Analizzando la risposta nei confronti della zona in cui si vive, ben il 58,3% degli intervistati ha rivisto il proprio parere: nel 37,4% dei casi la zona in cui si risiede è stata rivalutata mentre nel 20,9% è scaduta. 

Riepilogando, per quanto riguarda la casa in cui si vive a Roma la stragrande maggioranza dei soggetti intervistati non ha cambiato opinione nonostante la pandemia; invece, guardando al Comune di residenza si è verificato l’unico caso nel quale la percentuale di opinioni negative ha superato quella dei casi positivi con 8,3 punti percentuali di distacco (per le altre città nel loro complesso la differenza è di ben 11 punti). 

L’indagine, alla luce dell’ultimo anno appena trascorso e del futuro che verrà, ha sondato da vicino anche i desideri delle famiglie romane e i nuovi orientamenti nelle scelte abitative: in generale, il 76,4%, se potesse, effettuerebbe dei cambiamenti importanti e, di questi, ben il 70,7% opterebbe per una ridistribuzione degli spazi interni della casa in cui già vive ma c’è un 5,7% che vorrebbe un vero e proprio cambiamento di abitazione, valore leggermente inferiore a quello medio delle altre grandi città (6,4%). 

Le motivazioni che spingerebbero il 5,7% delle famiglie romane a traslocare sono molto interessanti: il 60,4% desidererebbe avere un giardino privato, il 60% vorrebbe trasferirsi in un appartamento in condominio, il 35,4% sogna un’abitazione più grande, il 29,2%, a parità di punteggio, vorrebbe avere più balconi o terrazzi o una casa con almeno un giardino condominiale, il 16,7% vorrebbe andare a vivere più vicino ai parenti, il 7% desidera una soluzione indipendente, il 6,3% andrebbe volentieri ad abitare vicino ad amici e, infine, il 2,1% si sposterebbe piuttosto in una casa più piccola. 
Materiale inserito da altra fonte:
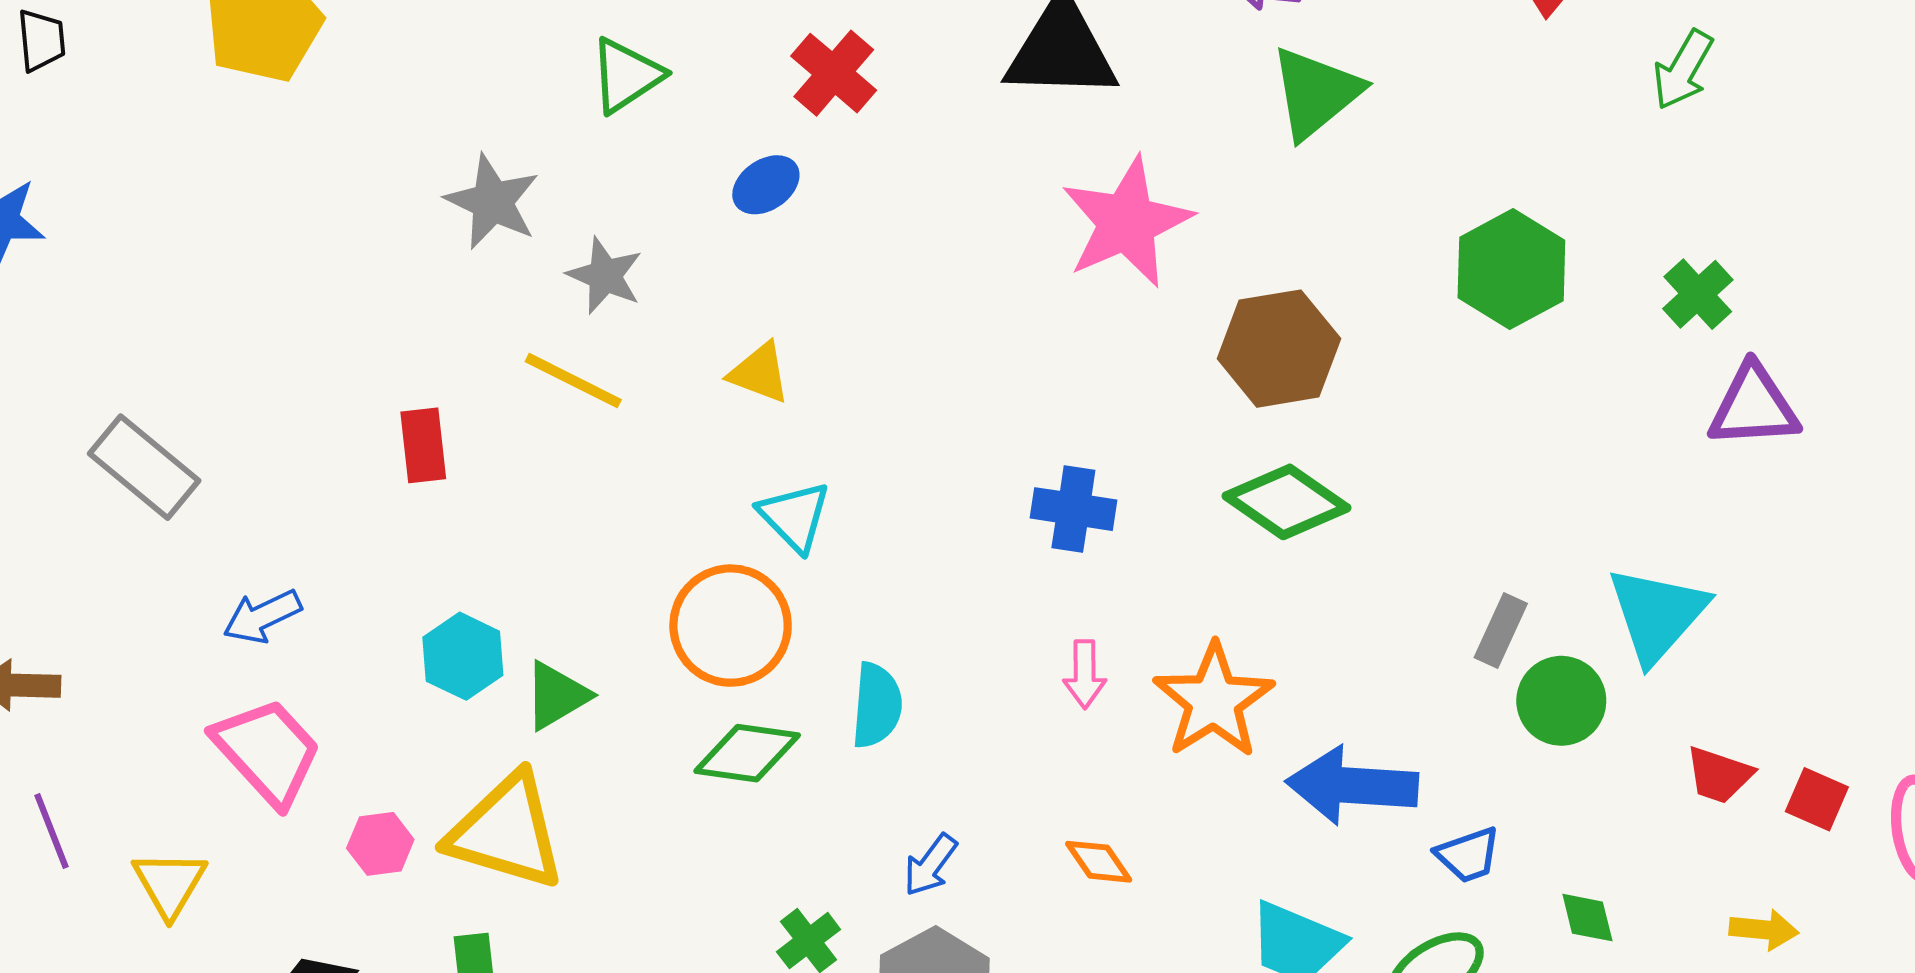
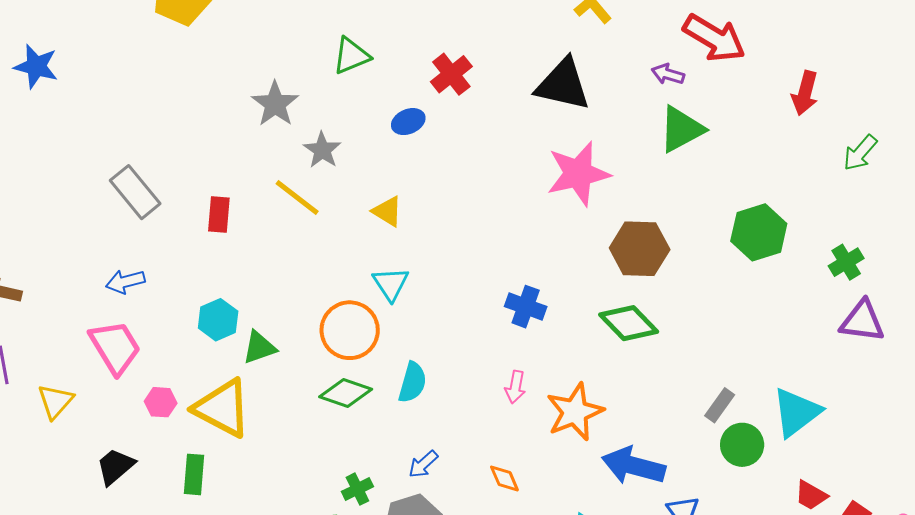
gray rectangle: (144, 467) -> (135, 192), moved

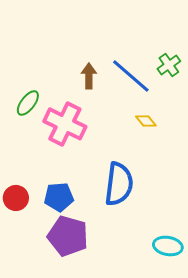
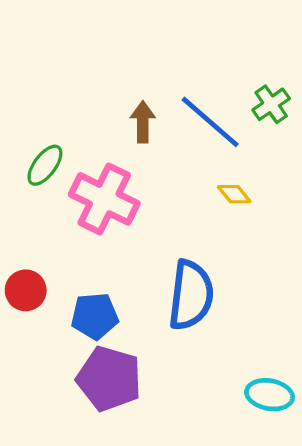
red circle: (16, 198) -> (26, 290), moved

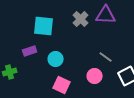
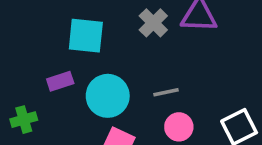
gray line: (106, 57) -> (166, 92), moved, turned -48
cyan circle: (56, 59) -> (108, 96), size x1.5

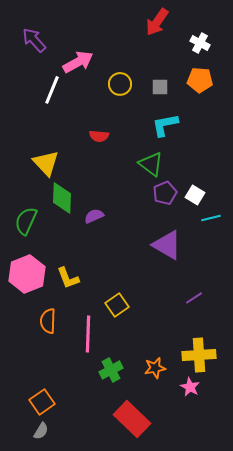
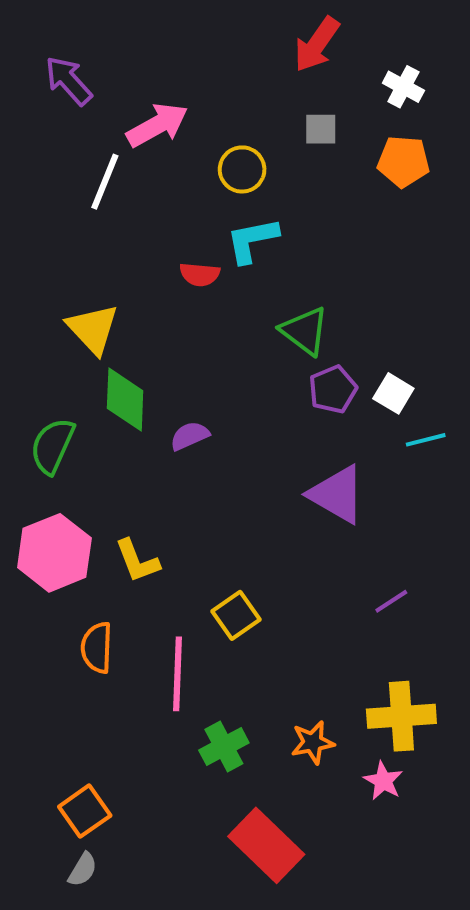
gray square: (160, 87) -> (321, 129), moved
cyan L-shape: (165, 125) -> (252, 240), moved

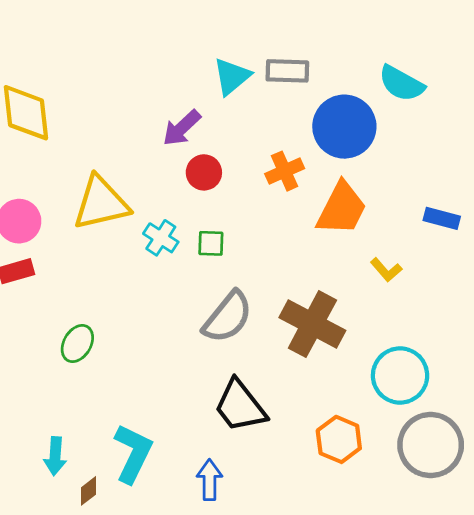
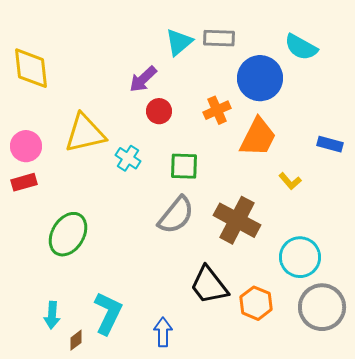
green square: (211, 243) -> (184, 166), moved, size x1.4
green ellipse: (77, 344) -> (68, 234), size x1.6
black trapezoid: (240, 406) -> (209, 285), moved

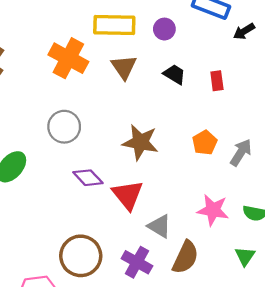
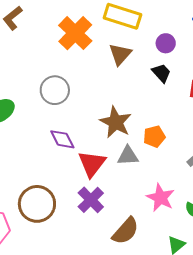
purple circle: (164, 29) -> (166, 43), moved
orange pentagon: (205, 143) -> (154, 137), moved
gray triangle: (159, 226) -> (128, 156), moved, turned -50
purple cross: (137, 262) -> (91, 200), moved

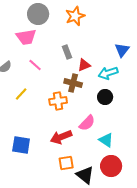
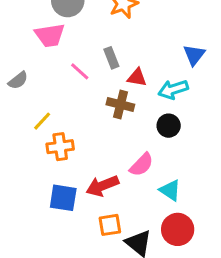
pink line: (35, 65) -> (80, 71), moved
red triangle: (84, 65) -> (137, 77), turned 32
orange cross: (58, 101) -> (60, 147), moved
blue square: (21, 145) -> (63, 198), moved

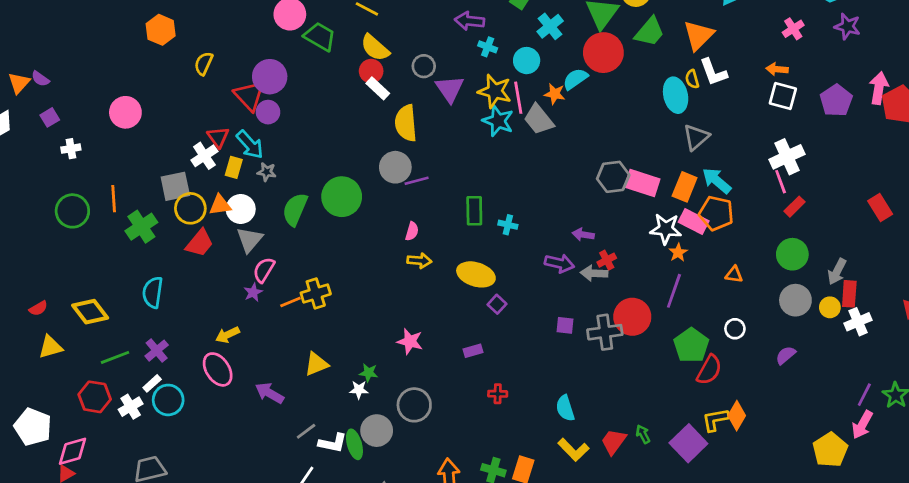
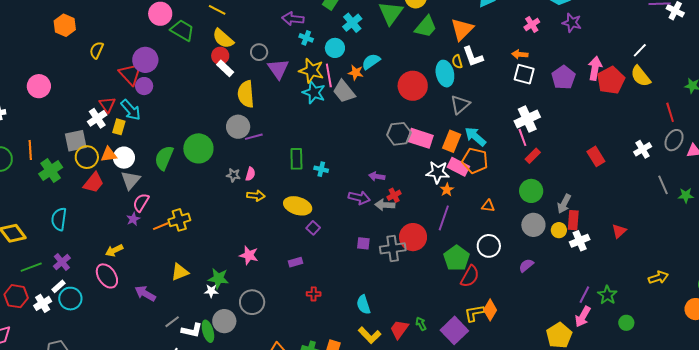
red circle: (603, 53) -> (413, 86), moved
gray star: (267, 172) -> (233, 175), moved
white circle: (735, 329) -> (489, 246), size x1.5
green star: (369, 373) -> (218, 278), size x1.5

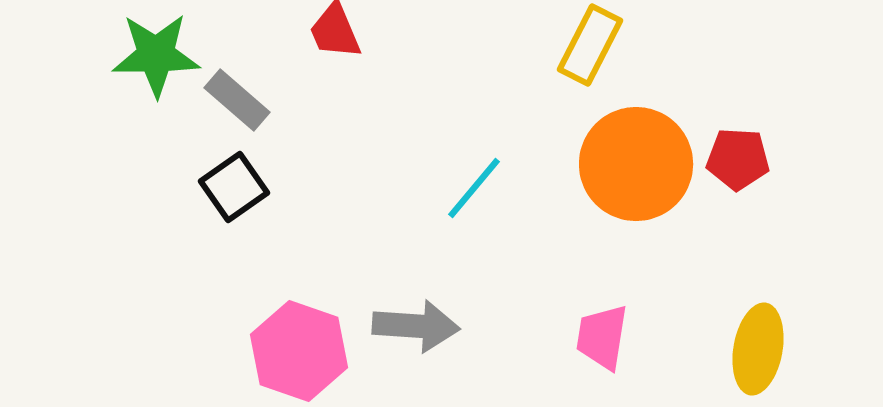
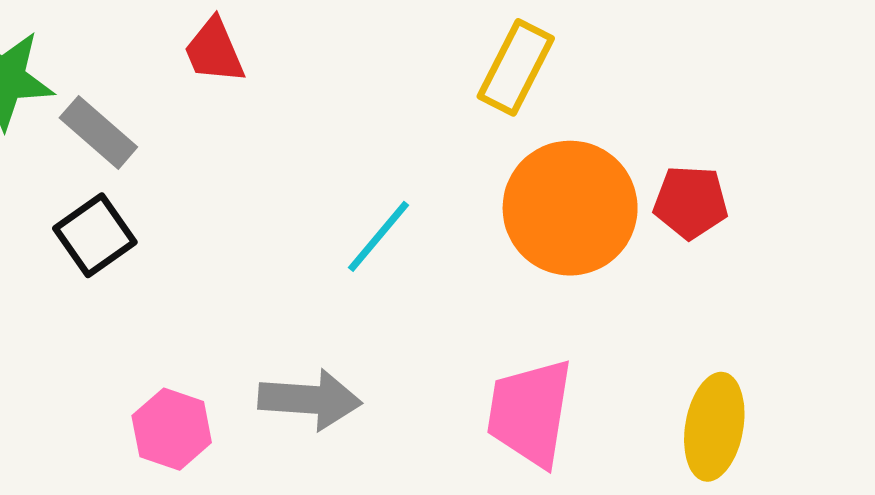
pink trapezoid: (602, 337) -> (530, 413), size x1.4
pink hexagon: (299, 351) -> (172, 429), size x0.7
Per quanto concerne la zona di residenza, tra questi, il 37,5% vorrebbe andare a vivere in un quartiere più periferico, il 27,1% in una zona con più spazi verdi, il 20,8% in una zona più centrale e il 10,4% in una zona con più servizi. Infine, sempre tra coloro che desiderano cambiare casa, c’è un 33,3% che vorrebbe addirittura cambiare Comune, andando a risiedere in uno più piccolo.

La quota di famiglie italiane che ha cambiato idea perché ha rivalutato la propria casa è più alta del valore medio di 3,4 punti percentuali, mentre quella di chi lo ha fatto per paura della situazione economica più incerta è inferiore di 3 punti percentuali. 

Concludendo, i cambiamenti dello stile di vita dei romani determinati dal Covid-19 hanno fatto sì che la casa in cui si vive a Roma sia stata riconsiderata e, nella maggior parte dei casi, persino rivalutata – anche più di quanto avvenuto nelle altre maggiori città. 

Indubbiamente, però, sono sorte nuove istanze che influiranno sull’andamento futuro del mercato immobiliare cittadino: case più ampie ma, soprattutto, che consentano di dedicarsi allo studio, al lavoro e/o all’attività fisica, possibilmente con spazi esterni ma necessariamente dotate di ottime connessioni Internet. Complessivamente, non emerge affatto un’opinione negativa delle famiglie romane nei confronti dell’attuale condizione abitativa vista nel suo insieme.